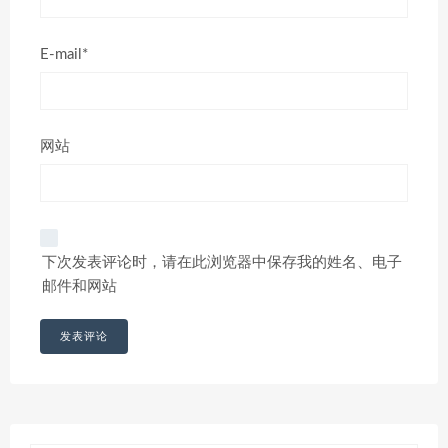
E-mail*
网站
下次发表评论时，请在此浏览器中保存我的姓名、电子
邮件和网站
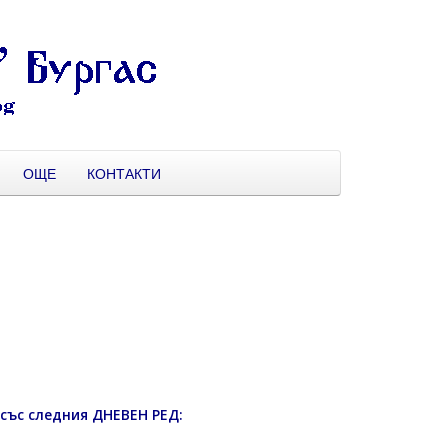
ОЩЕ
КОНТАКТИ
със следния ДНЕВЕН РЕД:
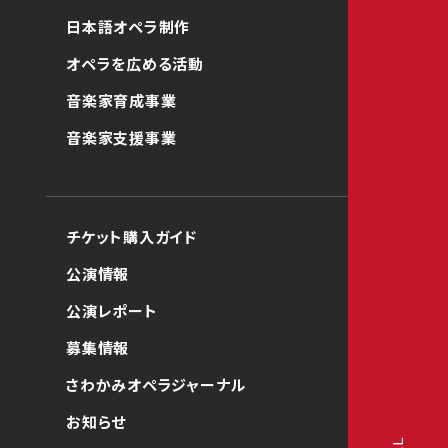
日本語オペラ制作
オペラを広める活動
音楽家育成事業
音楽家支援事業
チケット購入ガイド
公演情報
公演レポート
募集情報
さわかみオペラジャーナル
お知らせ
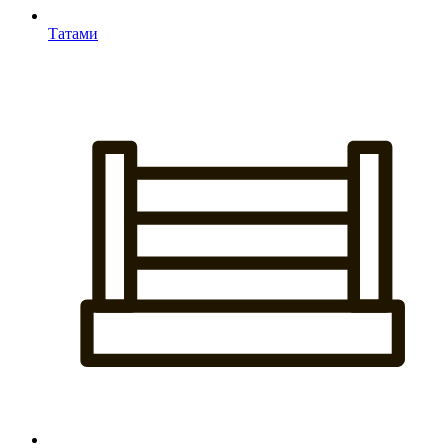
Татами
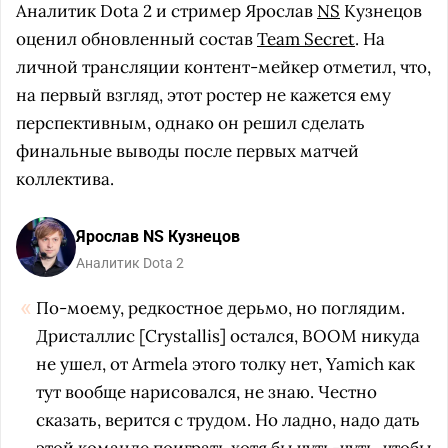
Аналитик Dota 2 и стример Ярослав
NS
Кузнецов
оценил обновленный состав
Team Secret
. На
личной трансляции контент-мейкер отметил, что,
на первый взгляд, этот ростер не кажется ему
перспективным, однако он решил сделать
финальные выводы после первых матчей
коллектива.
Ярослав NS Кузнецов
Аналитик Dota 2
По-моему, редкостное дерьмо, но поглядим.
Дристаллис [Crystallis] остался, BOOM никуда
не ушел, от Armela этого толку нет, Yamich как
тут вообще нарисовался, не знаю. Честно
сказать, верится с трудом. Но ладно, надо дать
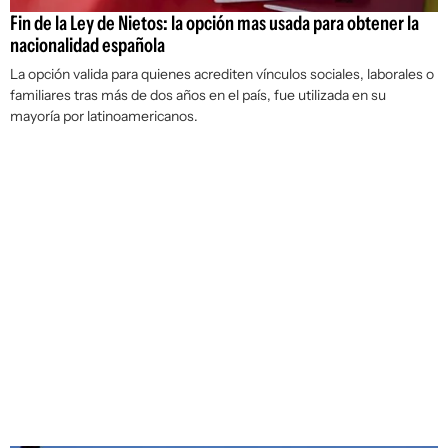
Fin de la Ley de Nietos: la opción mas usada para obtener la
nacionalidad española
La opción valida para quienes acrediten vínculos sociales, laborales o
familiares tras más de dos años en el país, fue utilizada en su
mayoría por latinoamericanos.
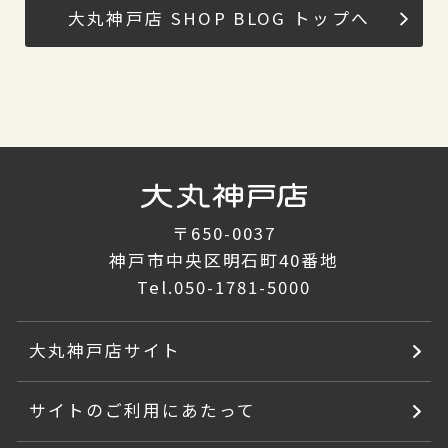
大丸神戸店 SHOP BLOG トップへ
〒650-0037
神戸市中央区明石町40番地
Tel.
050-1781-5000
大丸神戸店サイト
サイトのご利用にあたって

-=-=-

▶ Brief
Find the word "Аналитик" in the entries above. Copy every line that has it.

▶ Result below
Аналитик Dota 2 и стример Ярослав
Аналитик Dota 2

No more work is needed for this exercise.